17. There is a maximum age limit for the admission of candidates in Higher Military Educational Establishments and Higher Military Academies for Non-commissioned Officers. If the candidate is underage at the date of submission of the relevant documentation, the application-statutory statement of the candidate is signed and attested by his/her parents or guardians. The education provided, pursuant to the bylaws of the schools, is academic and military and includes courses in International Law and Humanitarian Studies.
IV. Prohibition and related matters (art. 1, 2 and 4, paras. 1
18. The national legislation does not include provisions that could give rise to obstacles of a legal nature for the implementation of the Optional Protocol.
19. The Greek criminal law does not provide for the criminal liability of legal entities. Instead it provides for an equivalent administrative liability of legal persons.
20. All criminal offences (with the exception of those that fall within the scope of the Military Criminal Code) are judged by the ordinary criminal courts.
21. The establishment of extraterritorial jurisdiction for criminal offences is provided for in articles 6, 7, 8 and 9 of the Criminal Code.
22. In the framework of international cooperation in the area of extradition the Greek State has entered into all the major multilateral international conventions, such as the European Convention on Extradition, which applies to the Member States of the Council of Europe. Moreover, the Council Framework Decision of 13 June 2002 on the European arrest warrant and the surrender procedures between Member States regulates issues of extradition of persons between the Member States of the European Union and replaces the European Convention on Extradition in relations between the Member States of the EU.
V. Protection, recovery and reintegration (art. 6, para. 3)
23. The existing national law leaves no space for instances of violations of the protection measures for children, as this is provided in articles 1 and 2 of the Optional Protocol. It is noted that the Ministry of Health and Social Welfare provides services of social workers who are able to respond to the needs of children confronted with any kind of problems.
24. It is possible to conduct trials behind closed doors in order to protect the child’s identity (art. 330 of the Code of Criminal Law). Also the principle of protection of personal data does not allow the mentioning of the names of the parties in judgments which have been made public.
25. For any illegal action of the administrative authorities of the State, which also includes violations of the rights protected under the Optional Protocol, according to the provisions of article 105 of the Introductory Law to the Civil Code (Intro. C.C), full compensation shall be awarded (covering any loss or moral harm incurred).
26. The Constitution in article 21 establishes the obligation of the State to protect childhood. This provision is the appropriate basis for the adoption and implementation of measures for the promotion of the protection of the child.
VI. International assistance and cooperation (art. 7, para. 1)
27. Both in the United Nations and in the European Union (EU) context as well as bilaterally, Greece firmly supports an improvement in the protection of children in armed conflicts, including implementation of the Optional Protocol and its application if possible on a worldwide basis.
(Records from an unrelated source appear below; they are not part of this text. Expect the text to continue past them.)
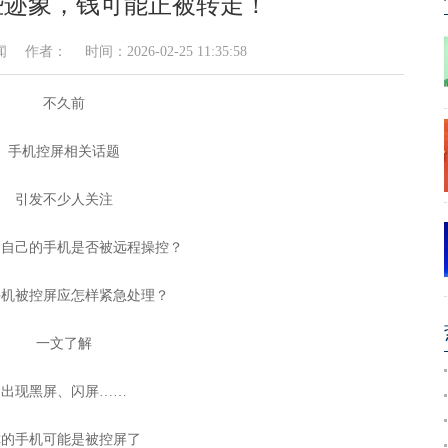
些迹象，钱可能正被转走！
： 时间：2026-02-25 11:35:58
不久前
手机控屏相关话题
引发不少人关注
别自己的手机是否被远程操控？
手机被控屏应怎样紧急处理？
一文了解
出现黑屏、闪屏……
你的手机可能是被控屏了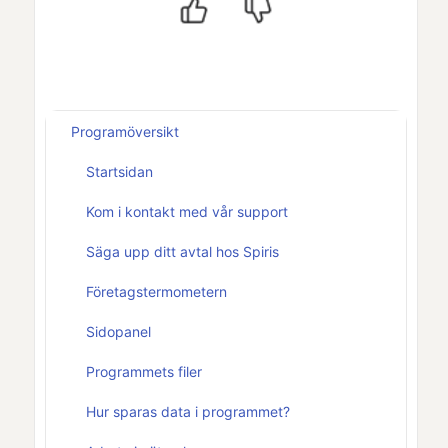
Programöversikt
Startsidan
Kom i kontakt med vår support
Säga upp ditt avtal hos Spiris
Företagstermometern
Sidopanel
Programmets filer
Hur sparas data i programmet?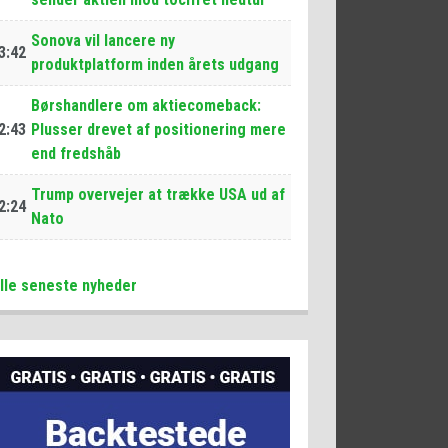
Sonova vil lancere ny
3:42
produktplatform inden årets udgang
Børshandlere om aktiecomeback:
2:43
Plusser drevet af positionering mere
end fredshåb
Trump overvejer at trække USA ud af
2:24
Nato
lle seneste nyheder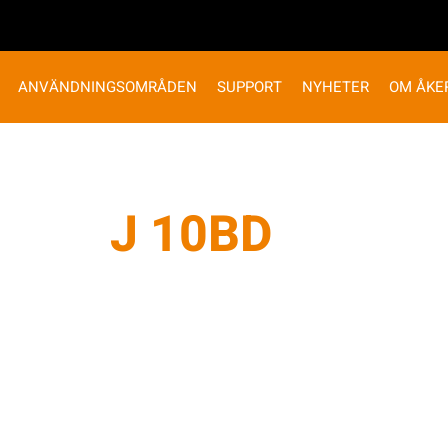
ANVÄNDNINGSOMRÅDEN
SUPPORT
NYHETER
OM ÅKE
J 10BD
28. On 8 December 2003, following consultation with the Special Rapporteur, UNICEF and non-governmental organizations, the Council of the EU adopted a set of guidelines on children and armed conflict. These demonstrate the commitment of the EU to equip itself with a broad range of instruments for the promotion of children protection: political measures, as well as integration of the issue of children in armed conflicts in all external relations and crisis management, including in peacekeeping operations. This issue is also covered as part of humanitarian programmes carried out by the Humanitarian Aid Office of the European Commission, including the European Instrument for Democracy and Human Rights.
29. On 9 December 2004, the guidelines resulted in the adoption of a European Union Plan of Action on children in armed conflict, which is designed to give them more practical application.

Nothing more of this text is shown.